There were a few moments of tense silence, then Hohenheim’s voice came through clearly. “Stand by to do as he says, Dr. Svensen. Mr. Tamahori, can you give us a timing estimate based on the model we now have refined of the behavior of this chamber? How long should we shut Athena down for in order to produce a short drop in pressure without risking a catastrophe?”

“Ha. General, everything you’re doing down there risks catastrophe. But hold on…” A few more tense moments passed. “Mia, I make it five minutes, thirty-three seconds optimum.”

“Understood. General?”

“Are we ready, Agent Fathom?”

“As ready as we can be, General.”

“Then proceed, Dr. Svensen.”

Athena’s roar suddenly ceased. Helen felt as though she’d been struck deaf for a moment; she hadn’t realized how accustomed she’d become to that rumbling background to everything. Despite the change, the Europans barely bobbled Zarathustra, keeping the furiously boiling radiators pressing against the ice, which was eroding at a visible rate.

“Okay, listen, Joe. Brett says that if this works at all, it’ll happen right around the end of the period, probably about the time we have to restart. That’s when the upward pressure will peak.” This was Madeline’s voice, the voice of the agent in control of a situation. “When that happens, if it works, there will be short surge upward that will let us pull you out. You must shut down the reactor, put it back to standby power, because you don’t want to burn any of us, as soon as that movement starts. Set it up now, a deadman switch, so you just have to let go.”

“On it.”

Now it was back to waiting, but Helen felt the press of time less.
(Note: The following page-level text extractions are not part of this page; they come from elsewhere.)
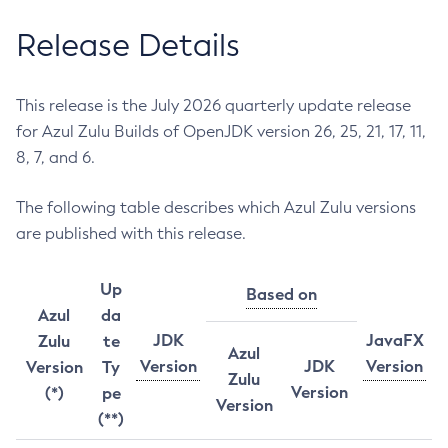
Release Details
This release is the July 2026 quarterly update release
for Azul Zulu Builds of OpenJDK version 26, 25, 21, 17, 11,
8, 7, and 6.
The following table describes which Azul Zulu versions
are published with this release.
Up
Based on
Azul
da
JDK
JavaFX
Zulu
te
Azul
Version
JDK
Version
Version
Ty
Zulu
Version
(*)
pe
Version
(**)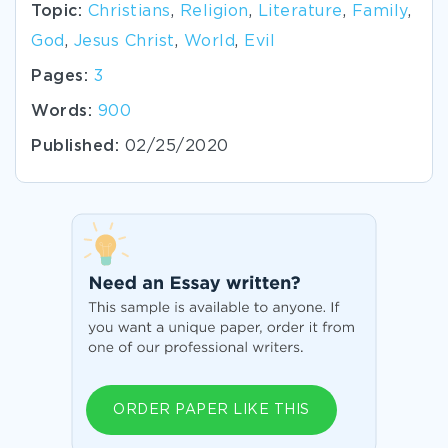
Topic:
Christians
,
Religion
,
Literature
,
Family
,
God
,
Jesus Christ
,
World
,
Evil
Pages:
3
Words:
900
Published:
02/25/2020
ORDER PAPER LIKE THIS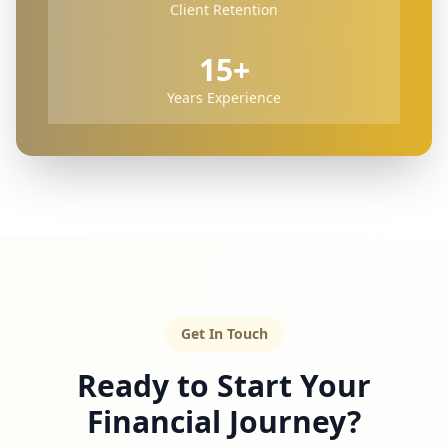
Client Retention
15+
Years Experience
Get In Touch
Ready to Start Your
Financial Journey?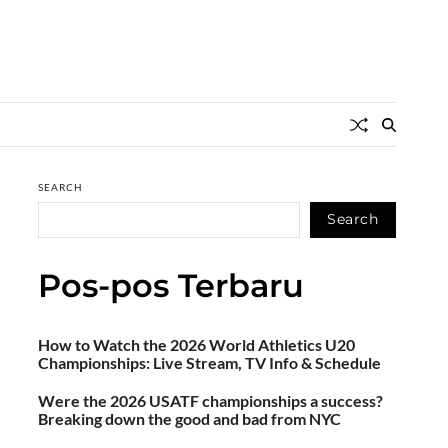
SEARCH
Search
Pos-pos Terbaru
How to Watch the 2026 World Athletics U20
Championships: Live Stream, TV Info & Schedule
Were the 2026 USATF championships a success?
Breaking down the good and bad from NYC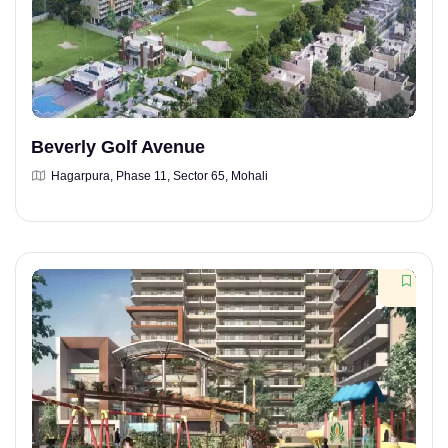
Beverly Golf Avenue
Hagarpura, Phase 11, Sector 65, Mohali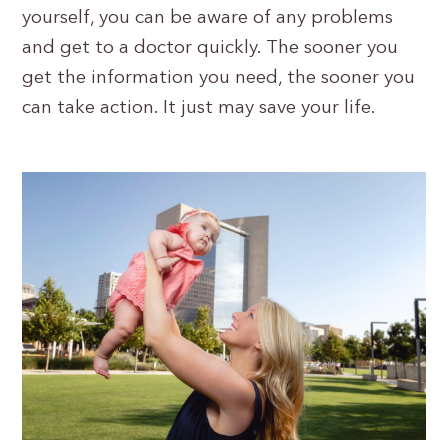
yourself, you can be aware of any problems
and get to a doctor quickly. The sooner you
get the information you need, the sooner you
can take action. It just may save your life.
She’d thought of something that helped, she’d taken action, and now the only question was if it would work in time.

“Pressure’s five point two atmospheres. Humidity really starting to climb. If I start to see water for real in there, Helen, I want you to get up here right away, understand?”

She nodded. She had no desire to be in the way of a piledriver of water with the alloy and carbonan door as a leader. In fact, she thought, why take chances? She climbed up to the copilot seat and strapped in, making sure her helmet was secure.

Zarathustra quivered, jolted upward, even as they heard the bellowing rumble of Athena begin. “Are we…”

And suddenly it was the earthquake in reverse, as the huge rover heaved up, icy blocks rising, shifting, cracking, Nemo and its fellow Europans streaking away, the mounts halting their charge and retreating, then everything dissolved in spray and ice chips and foam. Zarathustra was moving, tilting up and then tilted down as a tremendous, broad surge of icy water shoved everything aside with implacable, irresistable force—and then began to subside, a little, faster, and the ice collapsed, a shattering, crushing force banging on the sides of the rover, and she heard herself curse and covered her head instinctively as Zarathustra rolled—

and the rolling stopped.

Silence, marred only by the distant rumble of Athena and creaking, crackling noises faintly coming through the hull. She opened her eyes and looked.

Zarathustra was stuck, half-in, half-out of the ice.

But the rover’s hatch lay just above the frozen surface.